Rediscover: John Jakes

Author John Jakes, a "writer of historical fiction whose generational family sagas of the American Revolution and the Civil War mingled real and imaginary characters and became runaway bestsellers and popular television fare," died March 11 at age 90, the New York Times reported. Jakes wrote about 60 novels, including westerns, mysteries, science fiction, fantasy and children's books. He was best known for two book series: the Kent Family Chronicles, eight volumes written in the 1970s to capitalize on the 1976 Bicentennial celebrations (55 million copies were sold), and the North and South Civil War trilogy, which was released in the 1980s (10 million copies).

Jakes began his career freelance writing in his spare time while working in advertising from 1954 to 1971. He published hundreds of short stories and wrote novels, primarily westerns and fantasies, some under the pen names Jay Scotland and Alan Payne. His breakthrough came in 1974 with the publication of The Bastard, the first volume of what would be the Kent Family Chronicles. Other books in the series include The Rebels, The Seekers (both 1975), which were adapted for television as mini-series in 1978 and 1979; as well as The Furies, The Titans (both 1976), The Warriors (1977), The Lawless (1978) and The Americans (1979).

"I feel a real responsibility to my readers," Jakes told the Washington Post in 1982. "I began to realize about two or three books into the Kent series that I was the only source of history that some of these people had ever had. Maybe they'll never read a Barbara Tuchman book--but down at the Kmart they'll pick up one of mine."

His success prompted Harcourt Brace Jovanovich to commission a Civil War-era hardcover trilogy that included North and South (1982), Love and War (1984) and Heaven and Hell (1987). Another mini-series was adapted from those books.

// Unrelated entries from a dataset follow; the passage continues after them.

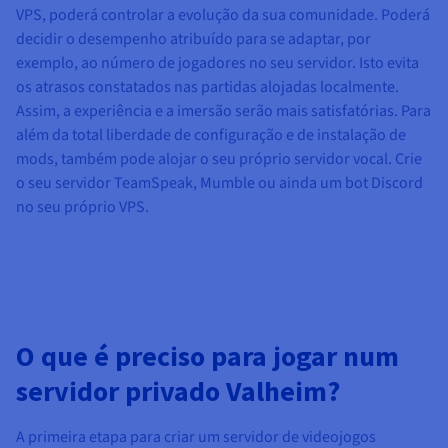
VPS, poderá controlar a evolução da sua comunidade. Poderá
decidir o desempenho atribuído para se adaptar, por
exemplo, ao número de jogadores no seu servidor. Isto evita
os atrasos constatados nas partidas alojadas localmente.
Assim, a experiência e a imersão serão mais satisfatórias. Para
além da total liberdade de configuração e de instalação de
mods, também pode alojar o seu próprio servidor vocal. Crie
o seu servidor TeamSpeak, Mumble ou ainda um bot Discord
no seu próprio VPS.
O que é preciso para jogar num
servidor privado Valheim?
A primeira etapa para criar um servidor de videojogos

By the 1990s, Jakes "had joined the charmed circle of America's big-name authors--among them Mary Higgins Clark, Tom Wolfe, James Clavell, Thomas Harris and Ira Levin--whose publishers paid millions in advances for multi-book deals, although they had only vague ideas what the books might say," the Times noted. Random House paid Jakes a $4 million advance for the bestseller California Gold. A $10 million advance a year later produced the two-volume Crown Family Saga as well as In the Big Country (1993), a collection of his stories set in the American West.
 
"I love melodrama," he once told the Times in an interview. "I never outgrew my fondness for melodrama."